Theory:The theoretical framework developed in this study combined a critical realist ontology with recognition theory, interbehavioral psychology, and street-level bureaucracy to envision the multiple generative mechanisms that may influence a DSP’s daily decision making. These daily decisions, and the attitudes, opinions, and viewpoints that reinforce them, require a fairly sophisticated understanding of the types of practice behaviors that encompass providing clients with choice and autonomy. This study used the framework above in conjunction with the existing literature to explore the habitual practice behaviors of DSPs as viewed from a critical realist perspective to determine what types of “real level” variables (i.e., levels of recognition, paternalism, self-referential decision-making, agency policy and resources influence, and group home culture) are expressed by DSPs as significant “actual level” or activating factors in their day-to-day use of discretion at the “empirical level” of service provision.
Methods: Primary data were collected in a mixed method fashion from in-person interviews and the application of Q methodology to elicit consensus viewpoints from 30 DSPs working in two ID/DD support organizations in New Jersey.
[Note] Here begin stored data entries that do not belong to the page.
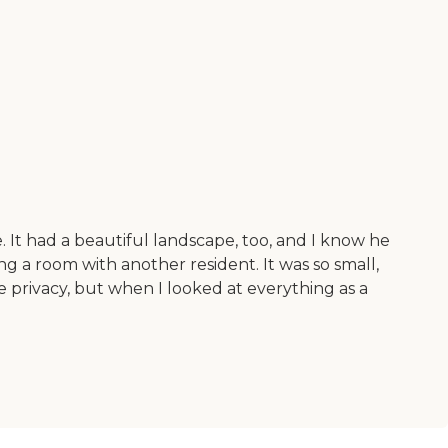
 It had a beautiful landscape, too, and I know he
ng a room with another resident. It was so small,
 privacy, but when I looked at everything as a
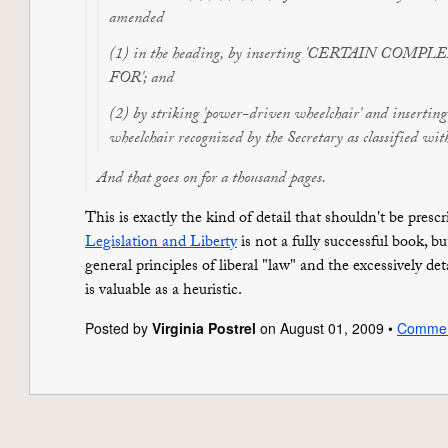
amended
(1) in the heading, by inserting 'CERTAIN COM
FOR'; and
(2) by striking 'power-driven wheelchair' and insertin
wheelchair recognized by the Secretary as classified with
And that goes on for a thousand pages.
This is exactly the kind of detail that shouldn't be presc
Legislation and Liberty
is not a fully successful book, 
general principles of liberal "law" and the excessively deta
is valuable as a heuristic.
Posted by
Virginia Postrel
on August 01, 2009 •
Comme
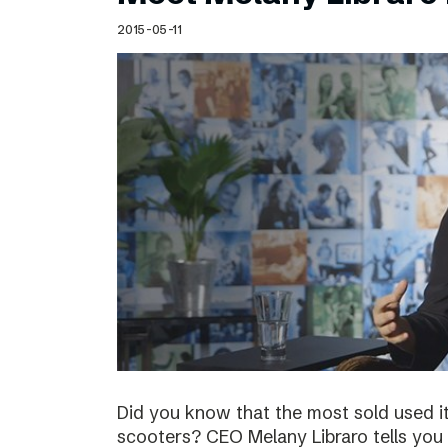
Schibsted’s visual design
2015-05-11
Content style guide
Did you know that the most sold used i
scooters? CEO Melany Libraro tells you 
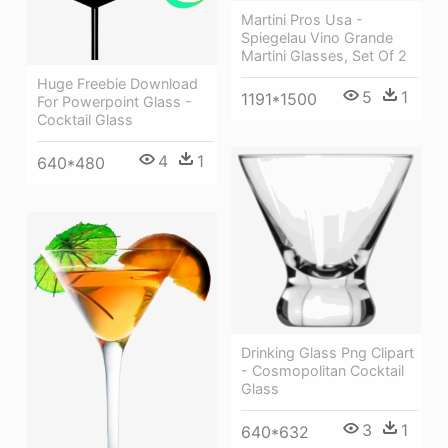
Martini Pros Usa -
Spiegelau Vino Grande
Martini Glasses, Set Of 2
Huge Freebie Download
5
1
1191*1500
For Powerpoint Glass -
Cocktail Glass
4
1
640*480
Drinking Glass Png Clipart
- Cosmopolitan Cocktail
Glass
3
1
640*632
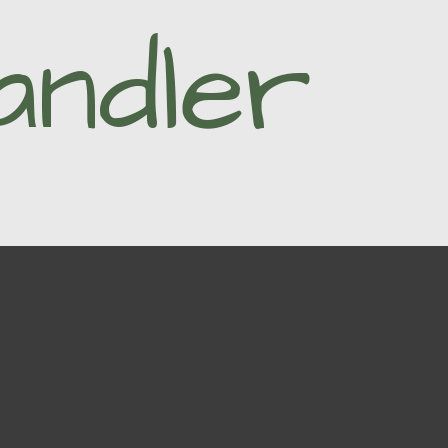
andler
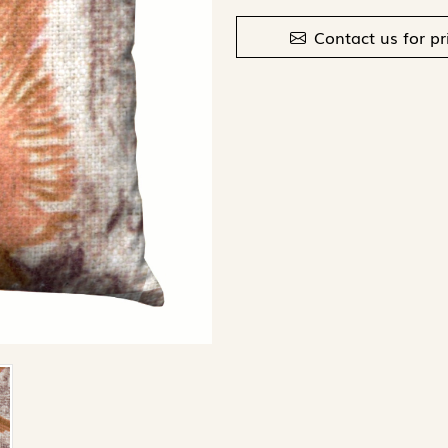
Contact us for pr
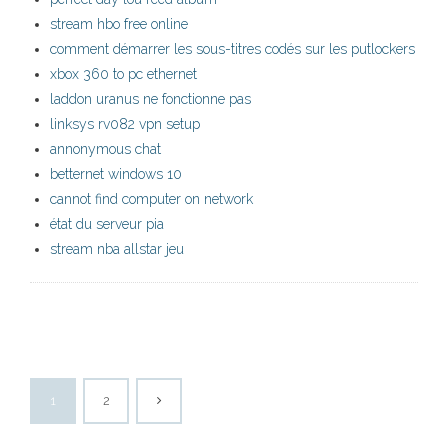
stream hbo free online
comment démarrer les sous-titres codés sur les putlockers
xbox 360 to pc ethernet
laddon uranus ne fonctionne pas
linksys rv082 vpn setup
annonymous chat
betternet windows 10
cannot find computer on network
état du serveur pia
stream nba allstar jeu
1
2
This was accomplished through the development of 48 statements (i.e., Fisherian concourse) which represented the six areas introduced above which participants sorted according to their own subjective view on what areas were most influential to their daily practice. All participant sorts were analyzed in PQMethod, using the sequential application of three sets of statistical procedures: 1) correlation, 2) factor analysis and 3) the computation of factor scores. The quantitative data analysis was followed by a qualitative analysis in which the factors were interpreted using the post-sort interviews and theoretical considerations to allow participant voices to provide meaning to the statistical results
Key Findings: The results of the factor analysis and qualitative thematic analysis revealed five factors explaining 60% of the variance among the individual Q sorts. The five factors showed consensus on how DSPs carried out their work in the following ways: (1) Focus on recognition and agency policy; (2) focus on barriers to work; (3) focus on being a role model; (4) focus on self-referential thinking; and (5) focus on pushing back against agency policy.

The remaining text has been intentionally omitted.